Records supplied section start

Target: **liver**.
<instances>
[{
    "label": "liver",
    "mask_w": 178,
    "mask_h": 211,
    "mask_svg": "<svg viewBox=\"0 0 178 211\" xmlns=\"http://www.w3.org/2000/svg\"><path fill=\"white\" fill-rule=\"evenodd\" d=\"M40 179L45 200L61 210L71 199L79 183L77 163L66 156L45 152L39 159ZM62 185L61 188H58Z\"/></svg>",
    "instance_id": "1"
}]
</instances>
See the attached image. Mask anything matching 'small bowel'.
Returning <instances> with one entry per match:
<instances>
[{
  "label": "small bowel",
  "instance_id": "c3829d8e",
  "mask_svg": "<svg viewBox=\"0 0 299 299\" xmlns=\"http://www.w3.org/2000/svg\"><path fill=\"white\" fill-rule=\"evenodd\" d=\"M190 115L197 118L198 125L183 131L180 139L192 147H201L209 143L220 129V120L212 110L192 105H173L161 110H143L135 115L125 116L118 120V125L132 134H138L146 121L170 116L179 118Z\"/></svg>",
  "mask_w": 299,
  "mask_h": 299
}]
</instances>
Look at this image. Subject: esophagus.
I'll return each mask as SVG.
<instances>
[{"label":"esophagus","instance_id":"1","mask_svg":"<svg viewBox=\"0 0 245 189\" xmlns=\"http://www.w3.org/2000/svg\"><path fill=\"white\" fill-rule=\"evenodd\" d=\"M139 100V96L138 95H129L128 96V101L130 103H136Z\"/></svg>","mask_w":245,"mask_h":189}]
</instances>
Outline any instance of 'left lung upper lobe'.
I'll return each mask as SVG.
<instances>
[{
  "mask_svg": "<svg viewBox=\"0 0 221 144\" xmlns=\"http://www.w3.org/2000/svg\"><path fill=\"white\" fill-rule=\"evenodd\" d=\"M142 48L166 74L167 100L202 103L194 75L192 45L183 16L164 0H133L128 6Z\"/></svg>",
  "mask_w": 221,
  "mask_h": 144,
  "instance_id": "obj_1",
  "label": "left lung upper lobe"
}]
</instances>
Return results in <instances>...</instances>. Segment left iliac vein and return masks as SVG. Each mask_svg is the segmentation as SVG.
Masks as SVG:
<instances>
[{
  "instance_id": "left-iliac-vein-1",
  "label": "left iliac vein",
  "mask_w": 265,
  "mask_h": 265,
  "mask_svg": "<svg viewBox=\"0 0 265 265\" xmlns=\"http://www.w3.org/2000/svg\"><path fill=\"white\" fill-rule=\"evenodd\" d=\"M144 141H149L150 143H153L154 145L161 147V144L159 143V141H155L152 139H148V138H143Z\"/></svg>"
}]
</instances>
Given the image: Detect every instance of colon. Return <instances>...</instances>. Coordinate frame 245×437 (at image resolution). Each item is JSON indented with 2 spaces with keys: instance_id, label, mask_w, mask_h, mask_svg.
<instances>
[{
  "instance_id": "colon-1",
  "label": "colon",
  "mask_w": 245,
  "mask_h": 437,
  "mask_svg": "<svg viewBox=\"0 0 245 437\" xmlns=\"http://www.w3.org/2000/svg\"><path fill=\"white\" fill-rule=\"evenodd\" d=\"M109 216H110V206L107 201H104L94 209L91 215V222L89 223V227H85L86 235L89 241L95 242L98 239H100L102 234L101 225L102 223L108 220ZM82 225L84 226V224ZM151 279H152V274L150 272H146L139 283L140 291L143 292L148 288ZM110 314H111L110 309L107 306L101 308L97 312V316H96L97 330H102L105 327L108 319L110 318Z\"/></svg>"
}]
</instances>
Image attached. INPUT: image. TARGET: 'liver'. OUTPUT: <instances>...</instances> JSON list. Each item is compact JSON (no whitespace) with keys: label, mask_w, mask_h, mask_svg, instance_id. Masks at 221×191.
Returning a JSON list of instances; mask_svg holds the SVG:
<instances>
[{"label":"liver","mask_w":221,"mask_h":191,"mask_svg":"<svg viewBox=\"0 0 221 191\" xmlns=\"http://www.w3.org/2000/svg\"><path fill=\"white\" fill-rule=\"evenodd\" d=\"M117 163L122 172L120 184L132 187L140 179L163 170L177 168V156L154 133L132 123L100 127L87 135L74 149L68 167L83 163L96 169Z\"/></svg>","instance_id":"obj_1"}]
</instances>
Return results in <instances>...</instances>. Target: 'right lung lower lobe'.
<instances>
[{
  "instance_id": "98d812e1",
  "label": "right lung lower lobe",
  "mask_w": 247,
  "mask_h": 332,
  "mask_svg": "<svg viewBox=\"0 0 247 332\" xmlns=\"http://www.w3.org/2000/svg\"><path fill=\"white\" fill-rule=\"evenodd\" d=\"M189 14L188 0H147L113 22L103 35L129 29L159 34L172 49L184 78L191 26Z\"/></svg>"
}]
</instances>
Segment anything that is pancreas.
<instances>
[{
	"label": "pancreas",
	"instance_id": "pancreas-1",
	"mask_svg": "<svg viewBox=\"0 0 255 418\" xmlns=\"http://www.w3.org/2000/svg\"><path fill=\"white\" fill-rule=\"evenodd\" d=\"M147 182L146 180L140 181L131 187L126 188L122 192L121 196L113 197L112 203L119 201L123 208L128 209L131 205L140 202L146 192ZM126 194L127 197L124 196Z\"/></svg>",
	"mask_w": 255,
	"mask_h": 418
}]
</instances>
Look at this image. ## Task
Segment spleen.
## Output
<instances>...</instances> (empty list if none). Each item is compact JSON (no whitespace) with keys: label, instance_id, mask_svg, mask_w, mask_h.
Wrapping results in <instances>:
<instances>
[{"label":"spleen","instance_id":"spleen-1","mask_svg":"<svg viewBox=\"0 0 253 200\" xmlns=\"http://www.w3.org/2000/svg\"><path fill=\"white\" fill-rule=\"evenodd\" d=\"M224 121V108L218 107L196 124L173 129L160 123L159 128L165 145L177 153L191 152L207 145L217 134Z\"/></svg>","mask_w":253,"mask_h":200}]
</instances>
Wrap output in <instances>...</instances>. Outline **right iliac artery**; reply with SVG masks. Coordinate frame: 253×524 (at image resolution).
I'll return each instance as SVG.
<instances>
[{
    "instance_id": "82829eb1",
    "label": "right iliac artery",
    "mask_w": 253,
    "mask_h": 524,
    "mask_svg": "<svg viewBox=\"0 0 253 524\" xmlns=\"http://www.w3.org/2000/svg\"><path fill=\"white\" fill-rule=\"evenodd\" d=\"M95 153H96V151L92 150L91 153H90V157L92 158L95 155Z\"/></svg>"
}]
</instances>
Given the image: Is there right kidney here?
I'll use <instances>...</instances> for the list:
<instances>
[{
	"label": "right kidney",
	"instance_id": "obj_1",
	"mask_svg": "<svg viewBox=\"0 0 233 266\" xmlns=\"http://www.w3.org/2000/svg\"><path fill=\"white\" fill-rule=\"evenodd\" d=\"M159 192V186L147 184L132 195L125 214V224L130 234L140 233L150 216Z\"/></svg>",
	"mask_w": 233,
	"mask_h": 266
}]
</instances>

Records supplied section end

Output all of the data without altering a single line.

Target: **liver**.
<instances>
[{
    "label": "liver",
    "mask_w": 178,
    "mask_h": 211,
    "mask_svg": "<svg viewBox=\"0 0 178 211\" xmlns=\"http://www.w3.org/2000/svg\"><path fill=\"white\" fill-rule=\"evenodd\" d=\"M40 179L45 200L61 210L71 199L79 183L77 163L66 156L45 152L39 159ZM62 185L61 188H58Z\"/></svg>",
    "instance_id": "1"
}]
</instances>
See the attached image. Mask anything matching 'small bowel'.
Returning <instances> with one entry per match:
<instances>
[{
  "label": "small bowel",
  "instance_id": "c3829d8e",
  "mask_svg": "<svg viewBox=\"0 0 299 299\" xmlns=\"http://www.w3.org/2000/svg\"><path fill=\"white\" fill-rule=\"evenodd\" d=\"M190 115L197 118L198 125L183 131L180 139L192 147H201L209 143L220 129V120L212 110L192 105H173L161 110H143L135 115L125 116L118 120V125L132 134H138L146 121L170 116L179 118Z\"/></svg>",
  "mask_w": 299,
  "mask_h": 299
}]
</instances>
Look at this image. Subject: esophagus.
I'll return each mask as SVG.
<instances>
[{"label":"esophagus","instance_id":"1","mask_svg":"<svg viewBox=\"0 0 245 189\" xmlns=\"http://www.w3.org/2000/svg\"><path fill=\"white\" fill-rule=\"evenodd\" d=\"M139 100V96L138 95H129L128 96V101L130 103H136Z\"/></svg>","mask_w":245,"mask_h":189}]
</instances>
Outline any instance of 'left lung upper lobe'.
I'll return each mask as SVG.
<instances>
[{
  "mask_svg": "<svg viewBox=\"0 0 221 144\" xmlns=\"http://www.w3.org/2000/svg\"><path fill=\"white\" fill-rule=\"evenodd\" d=\"M142 48L166 74L167 100L202 103L194 75L192 45L183 16L164 0H133L128 6Z\"/></svg>",
  "mask_w": 221,
  "mask_h": 144,
  "instance_id": "obj_1",
  "label": "left lung upper lobe"
}]
</instances>
Return results in <instances>...</instances>. Segment left iliac vein and return masks as SVG. Each mask_svg is the segmentation as SVG.
Masks as SVG:
<instances>
[{
  "instance_id": "left-iliac-vein-1",
  "label": "left iliac vein",
  "mask_w": 265,
  "mask_h": 265,
  "mask_svg": "<svg viewBox=\"0 0 265 265\" xmlns=\"http://www.w3.org/2000/svg\"><path fill=\"white\" fill-rule=\"evenodd\" d=\"M144 141H149L150 143H153L154 145L161 147V144L159 143V141H155L152 139H148V138H143Z\"/></svg>"
}]
</instances>
Given the image: Detect every instance of colon. Return <instances>...</instances>. Coordinate frame 245×437 (at image resolution). Each item is JSON indented with 2 spaces with keys: instance_id, label, mask_w, mask_h, mask_svg.
<instances>
[{
  "instance_id": "colon-1",
  "label": "colon",
  "mask_w": 245,
  "mask_h": 437,
  "mask_svg": "<svg viewBox=\"0 0 245 437\" xmlns=\"http://www.w3.org/2000/svg\"><path fill=\"white\" fill-rule=\"evenodd\" d=\"M109 216H110V206L107 201H104L94 209L91 215V222L89 223V227H85L86 235L89 241L95 242L98 239H100L102 234L101 225L102 223L108 220ZM82 225L84 226V224ZM151 279H152V274L150 272H146L139 283L140 291L143 292L148 288ZM110 314H111L110 309L107 306L101 308L97 312V316H96L97 330H102L105 327L108 319L110 318Z\"/></svg>"
}]
</instances>
Image attached. INPUT: image. TARGET: 'liver'. OUTPUT: <instances>...</instances> JSON list. Each item is compact JSON (no whitespace) with keys: label, mask_w, mask_h, mask_svg, instance_id. Masks at 221×191.
Returning a JSON list of instances; mask_svg holds the SVG:
<instances>
[{"label":"liver","mask_w":221,"mask_h":191,"mask_svg":"<svg viewBox=\"0 0 221 191\" xmlns=\"http://www.w3.org/2000/svg\"><path fill=\"white\" fill-rule=\"evenodd\" d=\"M117 163L122 172L120 184L132 187L140 179L163 170L177 168V156L154 133L132 123L100 127L87 135L74 149L68 167L83 163L96 169Z\"/></svg>","instance_id":"obj_1"}]
</instances>
Return results in <instances>...</instances>. Target: 'right lung lower lobe'.
<instances>
[{
  "instance_id": "98d812e1",
  "label": "right lung lower lobe",
  "mask_w": 247,
  "mask_h": 332,
  "mask_svg": "<svg viewBox=\"0 0 247 332\" xmlns=\"http://www.w3.org/2000/svg\"><path fill=\"white\" fill-rule=\"evenodd\" d=\"M189 14L188 0H147L113 22L103 35L129 29L159 34L172 49L184 78L191 26Z\"/></svg>"
}]
</instances>
Segment anything that is pancreas.
<instances>
[{
	"label": "pancreas",
	"instance_id": "pancreas-1",
	"mask_svg": "<svg viewBox=\"0 0 255 418\" xmlns=\"http://www.w3.org/2000/svg\"><path fill=\"white\" fill-rule=\"evenodd\" d=\"M147 182L146 180L140 181L131 187L126 188L122 192L121 196L113 197L112 203L119 201L123 208L128 209L131 205L140 202L146 192ZM126 194L127 197L124 196Z\"/></svg>",
	"mask_w": 255,
	"mask_h": 418
}]
</instances>
Look at this image. ## Task
Segment spleen.
## Output
<instances>...</instances> (empty list if none). Each item is compact JSON (no whitespace) with keys: label, instance_id, mask_svg, mask_w, mask_h.
Wrapping results in <instances>:
<instances>
[{"label":"spleen","instance_id":"spleen-1","mask_svg":"<svg viewBox=\"0 0 253 200\" xmlns=\"http://www.w3.org/2000/svg\"><path fill=\"white\" fill-rule=\"evenodd\" d=\"M224 121V108L218 107L196 124L173 129L160 123L159 128L165 145L177 153L191 152L207 145L217 134Z\"/></svg>","mask_w":253,"mask_h":200}]
</instances>
Wrap output in <instances>...</instances>. Outline **right iliac artery**; reply with SVG masks. Coordinate frame: 253×524 (at image resolution).
I'll return each instance as SVG.
<instances>
[{
    "instance_id": "82829eb1",
    "label": "right iliac artery",
    "mask_w": 253,
    "mask_h": 524,
    "mask_svg": "<svg viewBox=\"0 0 253 524\" xmlns=\"http://www.w3.org/2000/svg\"><path fill=\"white\" fill-rule=\"evenodd\" d=\"M95 153H96V151L92 150L91 153H90V157L92 158L95 155Z\"/></svg>"
}]
</instances>
Given the image: Is there right kidney here?
I'll use <instances>...</instances> for the list:
<instances>
[{
	"label": "right kidney",
	"instance_id": "obj_1",
	"mask_svg": "<svg viewBox=\"0 0 233 266\" xmlns=\"http://www.w3.org/2000/svg\"><path fill=\"white\" fill-rule=\"evenodd\" d=\"M159 192V186L147 184L132 195L125 214V224L130 234L140 233L150 216Z\"/></svg>",
	"mask_w": 233,
	"mask_h": 266
}]
</instances>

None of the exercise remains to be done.